# Statistical Analysis with NumPy and Pandas

This notebook demonstrates how to perform statistical analysis using NumPy and Pandas. It covers basic statistical measures, hypothesis testing, and correlation analysis.

## Table of Contents

1. Descriptive Statistics
   1. Mean
   2. Median
   3. Mode
   4. Standard Deviation
   5. Variance
   6. Range
   7. Quartiles
2. Hypothesis Testing
   1. t-Test
   2. ANOVA
3. Correlation Analysis
   1. Pearson Correlation Coefficient
   2. Spearman Correlation Coefficient

Let's get started!

## 1. Descriptive Statistics

Descriptive statistics summarize and describe the main features of a dataset. NumPy and Pandas provide functions for calculating various statistical measures.

### 1.1 Mean

The mean represents the average value of a dataset. NumPy and Pandas offer functions to calculate the mean.

Let's calculate the mean of a dataset using NumPy and Pandas.

In [ ]:
import numpy as np
import pandas as pd

# Create a NumPy array
data = np.array([1, 2, 3, 4, 5, 6, 7, 8, 9])

# Calculate mean using NumPy
mean_numpy = np.mean(data)
print('Mean (NumPy):', mean_numpy)

# Calculate mean using Pandas
mean_pandas = pd.Series(data).mean()
print('Mean (Pandas):', mean_pandas)

### 1.2 Median

The median represents the middle value in a sorted dataset. NumPy and Pandas provide functions to calculate the median.

Let's calculate the median of a dataset using NumPy and Pandas.

In [ ]:
# Calculate median using NumPy
median_numpy = np.median(data)
print('Median (NumPy):', median_numpy)

# Calculate median using Pandas
median_pandas = pd.Series(data).median()
print('Median (Pandas):', median_pandas)

### 1.3 Mode

The mode represents the most frequently occurring value(s) in a dataset. NumPy and Pandas provide functions to calculate the mode.

Let's calculate the mode of a dataset using NumPy and Pandas.

In [ ]:
# Create a Pandas Series with multiple modes
data_mode = pd.Series([1, 2, 2, 3, 3, 4, 5])

# Calculate mode using NumPy
mode_numpy = np.array(stats.mode(data_mode))
print('Mode (NumPy):', mode_numpy)

# Calculate mode using Pandas
mode_pandas = pd.Series(data_mode).mode()
print('Mode (Pandas):', mode_pandas.values)

### 1.4 Standard Deviation

The standard deviation measures the amount of variation or dispersion in a dataset. NumPy and Pandas provide functions to calculate the standard deviation.

Let's calculate the standard deviation of a dataset using NumPy and Pandas.

In [ ]:
# Calculate standard deviation using NumPy
std_dev_numpy = np.std(data)
print('Standard Deviation (NumPy):', std_dev_numpy)
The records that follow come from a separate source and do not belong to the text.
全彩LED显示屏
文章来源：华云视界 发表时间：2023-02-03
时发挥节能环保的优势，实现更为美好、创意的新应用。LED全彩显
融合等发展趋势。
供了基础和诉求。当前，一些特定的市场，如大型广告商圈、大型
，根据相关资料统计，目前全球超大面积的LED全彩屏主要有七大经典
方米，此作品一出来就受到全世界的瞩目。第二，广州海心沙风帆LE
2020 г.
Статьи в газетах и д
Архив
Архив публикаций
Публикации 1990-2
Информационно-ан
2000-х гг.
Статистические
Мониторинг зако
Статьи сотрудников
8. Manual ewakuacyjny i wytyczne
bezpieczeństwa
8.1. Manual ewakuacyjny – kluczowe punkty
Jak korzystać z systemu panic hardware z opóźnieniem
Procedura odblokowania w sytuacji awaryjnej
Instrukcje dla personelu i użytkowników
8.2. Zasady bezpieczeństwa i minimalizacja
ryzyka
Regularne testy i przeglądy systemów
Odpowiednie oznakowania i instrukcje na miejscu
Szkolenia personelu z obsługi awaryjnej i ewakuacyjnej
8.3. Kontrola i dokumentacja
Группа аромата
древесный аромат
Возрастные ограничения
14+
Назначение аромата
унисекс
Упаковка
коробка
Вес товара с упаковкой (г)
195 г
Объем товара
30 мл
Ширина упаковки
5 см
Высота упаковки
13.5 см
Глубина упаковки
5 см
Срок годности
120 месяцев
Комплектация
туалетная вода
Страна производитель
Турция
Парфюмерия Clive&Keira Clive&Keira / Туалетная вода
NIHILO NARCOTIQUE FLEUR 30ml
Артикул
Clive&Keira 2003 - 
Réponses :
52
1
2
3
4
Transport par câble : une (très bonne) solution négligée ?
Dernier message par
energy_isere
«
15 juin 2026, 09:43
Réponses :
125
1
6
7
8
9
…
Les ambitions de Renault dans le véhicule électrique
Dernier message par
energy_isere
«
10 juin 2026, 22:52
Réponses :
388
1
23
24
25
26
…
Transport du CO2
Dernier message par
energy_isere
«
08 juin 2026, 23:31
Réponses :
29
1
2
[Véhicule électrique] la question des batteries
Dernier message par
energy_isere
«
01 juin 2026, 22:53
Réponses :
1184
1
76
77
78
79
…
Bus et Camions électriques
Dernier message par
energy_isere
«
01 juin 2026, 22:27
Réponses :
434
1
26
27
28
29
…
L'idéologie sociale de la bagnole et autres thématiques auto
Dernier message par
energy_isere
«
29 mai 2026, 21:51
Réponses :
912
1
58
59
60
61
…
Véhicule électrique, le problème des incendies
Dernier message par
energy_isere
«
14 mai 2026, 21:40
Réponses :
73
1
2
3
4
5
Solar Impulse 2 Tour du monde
# Calculate standard deviation using Pandas
std_dev_pandas = pd.Series(data).std()
print('Standard Deviation (Pandas):', std_dev_pandas)

### 1.5 Variance

The variance measures the average squared deviations from the mean. NumPy and Pandas provide functions to calculate the variance.

Let's calculate the variance of a dataset using NumPy and Pandas.

In [ ]:
# Calculate variance using NumPy
variance_numpy = np.var(data)
print('Variance (NumPy):', variance_numpy)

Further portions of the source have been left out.